**What to do:** Read the data, and whenever a line holds the word "input", report that line.

== Provided records ==

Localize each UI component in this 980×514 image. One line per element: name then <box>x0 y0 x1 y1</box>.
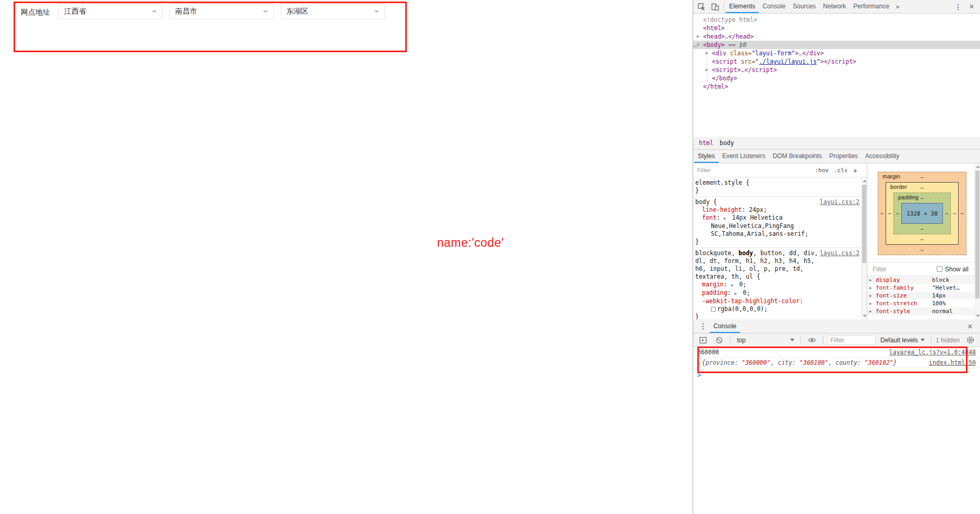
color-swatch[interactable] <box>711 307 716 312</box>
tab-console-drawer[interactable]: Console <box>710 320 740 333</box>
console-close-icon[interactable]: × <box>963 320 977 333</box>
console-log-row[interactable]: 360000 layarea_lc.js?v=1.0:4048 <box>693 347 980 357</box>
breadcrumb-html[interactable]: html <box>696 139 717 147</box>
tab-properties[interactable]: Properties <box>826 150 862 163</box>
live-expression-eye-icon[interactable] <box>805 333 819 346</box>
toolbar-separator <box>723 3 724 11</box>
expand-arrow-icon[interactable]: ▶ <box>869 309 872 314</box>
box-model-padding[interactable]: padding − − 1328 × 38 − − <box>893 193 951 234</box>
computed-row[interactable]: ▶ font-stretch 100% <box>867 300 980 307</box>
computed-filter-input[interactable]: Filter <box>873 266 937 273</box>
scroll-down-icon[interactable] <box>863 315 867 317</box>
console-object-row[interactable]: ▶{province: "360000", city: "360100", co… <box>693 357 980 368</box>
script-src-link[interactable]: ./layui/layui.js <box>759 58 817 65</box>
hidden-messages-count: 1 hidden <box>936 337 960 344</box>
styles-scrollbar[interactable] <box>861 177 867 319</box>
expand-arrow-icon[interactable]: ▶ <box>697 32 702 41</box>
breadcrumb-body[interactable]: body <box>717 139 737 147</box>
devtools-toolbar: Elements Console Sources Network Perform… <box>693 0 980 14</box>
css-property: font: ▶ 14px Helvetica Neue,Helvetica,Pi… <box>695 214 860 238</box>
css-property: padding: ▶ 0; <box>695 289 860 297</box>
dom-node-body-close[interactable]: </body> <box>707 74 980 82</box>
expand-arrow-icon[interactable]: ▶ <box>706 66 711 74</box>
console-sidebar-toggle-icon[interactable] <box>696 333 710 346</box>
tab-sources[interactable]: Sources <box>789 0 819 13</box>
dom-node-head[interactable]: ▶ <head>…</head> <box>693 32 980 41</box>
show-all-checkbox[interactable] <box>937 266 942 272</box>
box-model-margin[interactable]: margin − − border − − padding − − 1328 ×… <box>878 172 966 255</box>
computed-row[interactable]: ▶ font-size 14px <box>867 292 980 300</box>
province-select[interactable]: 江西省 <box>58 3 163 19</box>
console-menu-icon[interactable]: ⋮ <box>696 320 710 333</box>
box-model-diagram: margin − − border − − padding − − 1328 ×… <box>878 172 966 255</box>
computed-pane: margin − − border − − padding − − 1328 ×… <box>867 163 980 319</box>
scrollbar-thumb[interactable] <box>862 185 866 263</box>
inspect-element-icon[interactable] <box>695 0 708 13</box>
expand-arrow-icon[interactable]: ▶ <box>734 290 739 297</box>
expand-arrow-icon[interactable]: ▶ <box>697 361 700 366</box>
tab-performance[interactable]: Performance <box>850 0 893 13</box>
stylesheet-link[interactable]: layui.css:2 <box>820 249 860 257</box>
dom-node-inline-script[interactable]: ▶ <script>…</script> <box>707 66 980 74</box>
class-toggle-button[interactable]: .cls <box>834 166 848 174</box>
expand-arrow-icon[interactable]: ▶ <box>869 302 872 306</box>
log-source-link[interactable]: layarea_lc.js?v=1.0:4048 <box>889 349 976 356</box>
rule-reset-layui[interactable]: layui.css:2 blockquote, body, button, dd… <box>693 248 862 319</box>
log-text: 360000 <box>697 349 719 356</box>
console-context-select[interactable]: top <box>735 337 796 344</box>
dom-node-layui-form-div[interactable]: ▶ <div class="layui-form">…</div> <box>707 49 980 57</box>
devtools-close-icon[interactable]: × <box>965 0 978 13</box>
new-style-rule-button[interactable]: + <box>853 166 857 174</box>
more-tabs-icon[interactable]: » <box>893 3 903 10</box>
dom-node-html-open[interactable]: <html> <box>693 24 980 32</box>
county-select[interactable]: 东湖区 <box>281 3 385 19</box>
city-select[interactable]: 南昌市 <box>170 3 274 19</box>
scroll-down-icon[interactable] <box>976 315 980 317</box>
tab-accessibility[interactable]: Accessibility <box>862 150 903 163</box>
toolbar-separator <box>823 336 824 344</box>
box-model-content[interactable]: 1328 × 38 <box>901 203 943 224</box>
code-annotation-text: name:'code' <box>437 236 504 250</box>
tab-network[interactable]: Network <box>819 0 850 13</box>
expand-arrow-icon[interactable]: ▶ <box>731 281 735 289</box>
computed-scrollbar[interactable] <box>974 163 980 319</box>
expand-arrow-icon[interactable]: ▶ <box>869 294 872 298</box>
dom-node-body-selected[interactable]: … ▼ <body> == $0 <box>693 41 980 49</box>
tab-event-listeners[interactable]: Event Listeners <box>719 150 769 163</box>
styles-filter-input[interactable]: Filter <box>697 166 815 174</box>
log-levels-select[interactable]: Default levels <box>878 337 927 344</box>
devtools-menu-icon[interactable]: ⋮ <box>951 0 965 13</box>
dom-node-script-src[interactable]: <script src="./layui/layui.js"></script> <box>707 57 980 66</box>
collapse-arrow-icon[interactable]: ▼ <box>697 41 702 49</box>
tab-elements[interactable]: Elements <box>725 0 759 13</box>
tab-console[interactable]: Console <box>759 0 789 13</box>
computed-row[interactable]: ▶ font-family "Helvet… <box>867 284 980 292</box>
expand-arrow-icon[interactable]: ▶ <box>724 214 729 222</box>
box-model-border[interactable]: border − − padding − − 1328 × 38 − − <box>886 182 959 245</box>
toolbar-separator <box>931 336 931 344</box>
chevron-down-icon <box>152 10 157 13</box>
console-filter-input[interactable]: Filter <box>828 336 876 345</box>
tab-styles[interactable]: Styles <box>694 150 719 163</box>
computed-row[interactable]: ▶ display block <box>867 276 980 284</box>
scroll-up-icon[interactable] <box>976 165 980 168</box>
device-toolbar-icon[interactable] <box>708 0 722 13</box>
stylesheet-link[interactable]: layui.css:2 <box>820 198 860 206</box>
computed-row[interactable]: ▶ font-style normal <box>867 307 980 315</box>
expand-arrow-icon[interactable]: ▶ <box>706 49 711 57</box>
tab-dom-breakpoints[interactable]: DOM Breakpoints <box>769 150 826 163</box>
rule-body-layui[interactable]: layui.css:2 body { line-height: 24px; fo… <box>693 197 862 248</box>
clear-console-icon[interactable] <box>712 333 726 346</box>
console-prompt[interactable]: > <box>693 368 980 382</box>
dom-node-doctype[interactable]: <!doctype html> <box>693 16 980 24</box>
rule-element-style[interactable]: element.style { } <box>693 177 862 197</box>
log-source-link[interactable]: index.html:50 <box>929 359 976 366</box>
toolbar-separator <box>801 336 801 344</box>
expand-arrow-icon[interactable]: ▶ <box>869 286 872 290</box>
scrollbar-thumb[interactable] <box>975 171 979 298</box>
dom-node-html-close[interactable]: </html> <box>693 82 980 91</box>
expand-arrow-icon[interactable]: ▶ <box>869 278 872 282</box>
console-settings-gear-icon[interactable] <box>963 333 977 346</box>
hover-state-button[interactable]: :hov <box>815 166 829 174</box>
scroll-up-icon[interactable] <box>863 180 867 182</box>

===

**Task output:**
computed-filter-input[interactable]: Filter <box>873 266 937 273</box>
styles-filter-input[interactable]: Filter <box>697 166 815 174</box>
console-filter-input[interactable]: Filter <box>828 336 876 345</box>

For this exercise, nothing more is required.